(Saved entries)
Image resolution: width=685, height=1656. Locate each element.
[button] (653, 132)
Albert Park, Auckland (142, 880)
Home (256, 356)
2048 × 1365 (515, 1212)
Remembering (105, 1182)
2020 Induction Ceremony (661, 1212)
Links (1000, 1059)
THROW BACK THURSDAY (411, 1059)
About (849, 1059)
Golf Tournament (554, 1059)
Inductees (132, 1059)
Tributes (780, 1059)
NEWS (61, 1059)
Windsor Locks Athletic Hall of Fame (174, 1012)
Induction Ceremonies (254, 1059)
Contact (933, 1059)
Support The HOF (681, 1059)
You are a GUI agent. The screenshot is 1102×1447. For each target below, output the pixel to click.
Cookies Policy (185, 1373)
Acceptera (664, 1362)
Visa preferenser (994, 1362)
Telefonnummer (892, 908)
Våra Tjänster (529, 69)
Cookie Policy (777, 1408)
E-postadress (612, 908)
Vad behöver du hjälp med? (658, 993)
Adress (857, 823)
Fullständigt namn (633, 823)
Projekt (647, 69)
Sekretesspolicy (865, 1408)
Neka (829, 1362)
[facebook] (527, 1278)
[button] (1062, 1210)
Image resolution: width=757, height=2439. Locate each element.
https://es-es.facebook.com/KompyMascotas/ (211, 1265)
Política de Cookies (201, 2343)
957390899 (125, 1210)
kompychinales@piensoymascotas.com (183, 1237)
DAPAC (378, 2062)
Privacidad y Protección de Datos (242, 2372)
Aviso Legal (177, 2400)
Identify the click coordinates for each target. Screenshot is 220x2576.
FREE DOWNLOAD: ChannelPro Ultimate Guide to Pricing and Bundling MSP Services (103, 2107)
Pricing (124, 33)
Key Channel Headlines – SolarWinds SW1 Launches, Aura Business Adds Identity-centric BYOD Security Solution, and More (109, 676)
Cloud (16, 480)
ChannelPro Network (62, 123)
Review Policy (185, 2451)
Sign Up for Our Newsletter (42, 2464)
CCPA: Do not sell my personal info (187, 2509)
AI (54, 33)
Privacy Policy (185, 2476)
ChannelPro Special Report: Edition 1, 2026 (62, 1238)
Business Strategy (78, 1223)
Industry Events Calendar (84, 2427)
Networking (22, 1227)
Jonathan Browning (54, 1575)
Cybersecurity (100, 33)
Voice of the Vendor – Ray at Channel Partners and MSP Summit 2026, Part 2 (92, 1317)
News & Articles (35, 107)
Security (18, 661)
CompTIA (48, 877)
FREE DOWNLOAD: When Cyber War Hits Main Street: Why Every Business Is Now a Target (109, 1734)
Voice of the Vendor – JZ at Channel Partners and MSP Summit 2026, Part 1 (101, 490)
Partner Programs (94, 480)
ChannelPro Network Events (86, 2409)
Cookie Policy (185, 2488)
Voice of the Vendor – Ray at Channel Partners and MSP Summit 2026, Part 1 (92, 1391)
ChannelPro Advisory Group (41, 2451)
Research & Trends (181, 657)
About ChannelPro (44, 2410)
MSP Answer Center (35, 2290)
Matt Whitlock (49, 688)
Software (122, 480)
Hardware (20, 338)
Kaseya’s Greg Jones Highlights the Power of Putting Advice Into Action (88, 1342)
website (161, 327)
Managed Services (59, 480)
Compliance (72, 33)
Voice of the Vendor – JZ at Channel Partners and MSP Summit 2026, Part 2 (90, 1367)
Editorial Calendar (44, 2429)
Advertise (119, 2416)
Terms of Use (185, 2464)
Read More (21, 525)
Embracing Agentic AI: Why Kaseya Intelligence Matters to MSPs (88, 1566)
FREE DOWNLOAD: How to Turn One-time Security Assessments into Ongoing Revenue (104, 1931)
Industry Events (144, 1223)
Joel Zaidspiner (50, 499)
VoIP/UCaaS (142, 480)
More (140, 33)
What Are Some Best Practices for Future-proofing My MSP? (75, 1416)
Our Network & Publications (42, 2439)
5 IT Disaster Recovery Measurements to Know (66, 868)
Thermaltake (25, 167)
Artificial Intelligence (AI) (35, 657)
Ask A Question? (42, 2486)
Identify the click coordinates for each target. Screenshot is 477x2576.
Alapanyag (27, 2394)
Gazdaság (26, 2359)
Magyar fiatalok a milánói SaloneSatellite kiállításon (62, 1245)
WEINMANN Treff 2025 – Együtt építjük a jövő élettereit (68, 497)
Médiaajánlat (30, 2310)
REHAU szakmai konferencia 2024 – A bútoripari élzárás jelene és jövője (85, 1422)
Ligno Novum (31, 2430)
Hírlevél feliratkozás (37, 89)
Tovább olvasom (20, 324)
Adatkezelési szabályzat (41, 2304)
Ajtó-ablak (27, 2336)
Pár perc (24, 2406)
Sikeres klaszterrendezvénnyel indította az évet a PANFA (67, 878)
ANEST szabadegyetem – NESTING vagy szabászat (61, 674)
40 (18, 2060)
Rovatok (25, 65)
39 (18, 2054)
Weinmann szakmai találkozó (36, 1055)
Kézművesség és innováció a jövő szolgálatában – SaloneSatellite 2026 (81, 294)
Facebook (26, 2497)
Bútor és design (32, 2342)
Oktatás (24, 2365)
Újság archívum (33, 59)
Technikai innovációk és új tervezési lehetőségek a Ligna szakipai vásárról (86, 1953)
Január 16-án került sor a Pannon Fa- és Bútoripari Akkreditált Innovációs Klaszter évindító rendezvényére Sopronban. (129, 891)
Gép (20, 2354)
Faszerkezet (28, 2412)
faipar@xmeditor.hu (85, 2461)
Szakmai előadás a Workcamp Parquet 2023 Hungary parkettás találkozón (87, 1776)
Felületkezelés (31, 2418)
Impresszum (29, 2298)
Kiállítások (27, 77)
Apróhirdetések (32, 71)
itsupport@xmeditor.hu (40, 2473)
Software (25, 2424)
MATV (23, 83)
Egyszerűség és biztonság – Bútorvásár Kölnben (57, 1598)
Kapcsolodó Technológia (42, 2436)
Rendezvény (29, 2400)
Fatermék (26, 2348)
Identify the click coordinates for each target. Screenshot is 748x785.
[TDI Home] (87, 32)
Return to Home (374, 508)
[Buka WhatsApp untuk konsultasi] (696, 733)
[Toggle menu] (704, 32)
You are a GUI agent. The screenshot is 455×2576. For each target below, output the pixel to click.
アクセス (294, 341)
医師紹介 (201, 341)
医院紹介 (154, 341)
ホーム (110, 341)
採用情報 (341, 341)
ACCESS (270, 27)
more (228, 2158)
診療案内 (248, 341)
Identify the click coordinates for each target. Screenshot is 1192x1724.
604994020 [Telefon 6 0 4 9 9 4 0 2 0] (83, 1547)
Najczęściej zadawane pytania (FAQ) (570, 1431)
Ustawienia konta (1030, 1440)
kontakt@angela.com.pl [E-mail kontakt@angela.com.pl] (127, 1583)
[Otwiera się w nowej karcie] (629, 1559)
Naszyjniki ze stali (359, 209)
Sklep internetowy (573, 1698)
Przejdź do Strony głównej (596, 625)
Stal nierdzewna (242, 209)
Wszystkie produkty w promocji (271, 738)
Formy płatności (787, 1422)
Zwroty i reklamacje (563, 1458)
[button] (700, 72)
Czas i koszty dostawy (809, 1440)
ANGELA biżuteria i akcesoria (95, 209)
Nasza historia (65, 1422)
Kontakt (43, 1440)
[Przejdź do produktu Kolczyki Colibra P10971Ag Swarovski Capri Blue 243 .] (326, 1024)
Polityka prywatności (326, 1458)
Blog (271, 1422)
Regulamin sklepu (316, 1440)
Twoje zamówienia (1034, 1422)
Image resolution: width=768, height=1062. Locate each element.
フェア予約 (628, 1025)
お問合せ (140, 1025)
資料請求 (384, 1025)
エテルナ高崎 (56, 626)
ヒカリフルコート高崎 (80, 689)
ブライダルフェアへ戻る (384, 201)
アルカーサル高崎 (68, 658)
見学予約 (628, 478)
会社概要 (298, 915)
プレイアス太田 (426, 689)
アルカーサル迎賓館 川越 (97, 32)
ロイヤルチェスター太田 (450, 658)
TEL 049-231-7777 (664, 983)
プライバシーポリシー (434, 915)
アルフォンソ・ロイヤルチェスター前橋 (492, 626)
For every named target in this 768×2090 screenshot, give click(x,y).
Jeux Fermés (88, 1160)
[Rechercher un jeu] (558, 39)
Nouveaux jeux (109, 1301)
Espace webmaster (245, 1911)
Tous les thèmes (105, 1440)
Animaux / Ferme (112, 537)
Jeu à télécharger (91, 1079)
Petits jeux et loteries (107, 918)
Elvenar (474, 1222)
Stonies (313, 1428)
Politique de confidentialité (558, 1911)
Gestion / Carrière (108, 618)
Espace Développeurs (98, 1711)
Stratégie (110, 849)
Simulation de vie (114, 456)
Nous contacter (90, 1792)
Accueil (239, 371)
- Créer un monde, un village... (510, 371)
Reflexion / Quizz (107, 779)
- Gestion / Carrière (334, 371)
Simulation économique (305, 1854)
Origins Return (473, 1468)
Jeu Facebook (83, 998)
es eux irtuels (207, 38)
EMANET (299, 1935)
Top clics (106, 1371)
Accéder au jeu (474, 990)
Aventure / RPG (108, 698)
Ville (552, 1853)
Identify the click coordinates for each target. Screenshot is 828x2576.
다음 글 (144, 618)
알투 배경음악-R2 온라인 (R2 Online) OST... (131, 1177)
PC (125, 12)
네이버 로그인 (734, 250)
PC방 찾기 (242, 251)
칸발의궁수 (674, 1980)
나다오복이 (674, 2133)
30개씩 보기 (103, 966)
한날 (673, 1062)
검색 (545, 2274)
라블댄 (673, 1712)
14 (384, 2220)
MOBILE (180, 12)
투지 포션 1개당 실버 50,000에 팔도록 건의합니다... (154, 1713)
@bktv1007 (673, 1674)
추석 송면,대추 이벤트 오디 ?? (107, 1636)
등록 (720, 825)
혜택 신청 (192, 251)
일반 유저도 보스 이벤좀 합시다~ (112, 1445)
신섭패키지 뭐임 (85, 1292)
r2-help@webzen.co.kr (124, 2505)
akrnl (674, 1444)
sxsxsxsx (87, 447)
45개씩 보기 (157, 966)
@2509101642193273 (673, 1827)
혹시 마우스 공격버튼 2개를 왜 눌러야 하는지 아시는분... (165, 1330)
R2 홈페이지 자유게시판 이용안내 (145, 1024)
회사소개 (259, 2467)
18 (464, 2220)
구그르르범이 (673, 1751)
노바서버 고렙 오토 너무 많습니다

What is needed: Please output exactly the lines between the one holding "Espace webmaster (245, 1911)" and the one holding "30개씩 보기 (103, 966)" in the records above, inclusive, and nothing more.

Task response:
Espace webmaster (245, 1911)
Tous les thèmes (105, 1440)
Animaux / Ferme (112, 537)
Jeu à télécharger (91, 1079)
Petits jeux et loteries (107, 918)
Elvenar (474, 1222)
Stonies (313, 1428)
Politique de confidentialité (558, 1911)
Gestion / Carrière (108, 618)
Espace Développeurs (98, 1711)
Stratégie (110, 849)
Simulation de vie (114, 456)
Nous contacter (90, 1792)
Accueil (239, 371)
- Créer un monde, un village... (510, 371)
Reflexion / Quizz (107, 779)
- Gestion / Carrière (334, 371)
Simulation économique (305, 1854)
Origins Return (473, 1468)
Jeu Facebook (83, 998)
es eux irtuels (207, 38)
EMANET (299, 1935)
Top clics (106, 1371)
Accéder au jeu (474, 990)
Aventure / RPG (108, 698)
Ville (552, 1853)
Identify the click coordinates for each target. Screenshot is 828x2576.
다음 글 (144, 618)
알투 배경음악-R2 온라인 (R2 Online) OST... (131, 1177)
PC (125, 12)
네이버 로그인 (734, 250)
PC방 찾기 (242, 251)
칸발의궁수 (674, 1980)
나다오복이 (674, 2133)
30개씩 보기 (103, 966)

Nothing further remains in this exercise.